Dataset records:
━━━━━━

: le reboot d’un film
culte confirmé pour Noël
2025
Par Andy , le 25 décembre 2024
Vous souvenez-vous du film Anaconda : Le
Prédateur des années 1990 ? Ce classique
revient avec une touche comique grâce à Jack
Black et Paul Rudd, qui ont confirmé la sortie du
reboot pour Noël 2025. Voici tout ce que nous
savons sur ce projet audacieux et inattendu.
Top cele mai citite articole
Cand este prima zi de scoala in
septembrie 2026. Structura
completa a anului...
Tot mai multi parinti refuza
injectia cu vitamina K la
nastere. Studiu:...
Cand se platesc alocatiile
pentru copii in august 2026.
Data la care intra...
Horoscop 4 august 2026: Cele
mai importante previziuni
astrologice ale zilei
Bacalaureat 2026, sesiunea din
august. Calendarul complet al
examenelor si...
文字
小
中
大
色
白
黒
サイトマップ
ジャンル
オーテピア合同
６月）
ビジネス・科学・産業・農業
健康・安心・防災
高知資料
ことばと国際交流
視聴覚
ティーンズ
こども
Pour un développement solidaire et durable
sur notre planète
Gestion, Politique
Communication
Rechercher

━━━━━━

WORK INSTRUCTION:
Line by line, transcribe all of the records exactly.

OUTPUT OF THE EXERCISE:
: le reboot d’un film
culte confirmé pour Noël
2025
Par Andy , le 25 décembre 2024
Vous souvenez-vous du film Anaconda : Le
Prédateur des années 1990 ? Ce classique
revient avec une touche comique grâce à Jack
Black et Paul Rudd, qui ont confirmé la sortie du
reboot pour Noël 2025. Voici tout ce que nous
savons sur ce projet audacieux et inattendu.
Top cele mai citite articole
Cand este prima zi de scoala in
septembrie 2026. Structura
completa a anului...
Tot mai multi parinti refuza
injectia cu vitamina K la
nastere. Studiu:...
Cand se platesc alocatiile
pentru copii in august 2026.
Data la care intra...
Horoscop 4 august 2026: Cele
mai importante previziuni
astrologice ale zilei
Bacalaureat 2026, sesiunea din
august. Calendarul complet al
examenelor si...
文字
小
中
大
色
白
黒
サイトマップ
ジャンル
オーテピア合同
６月）
ビジネス・科学・産業・農業
健康・安心・防災
高知資料
ことばと国際交流
視聴覚
ティーンズ
こども
Pour un développement solidaire et durable
sur notre planète
Gestion, Politique
Communication
Rechercher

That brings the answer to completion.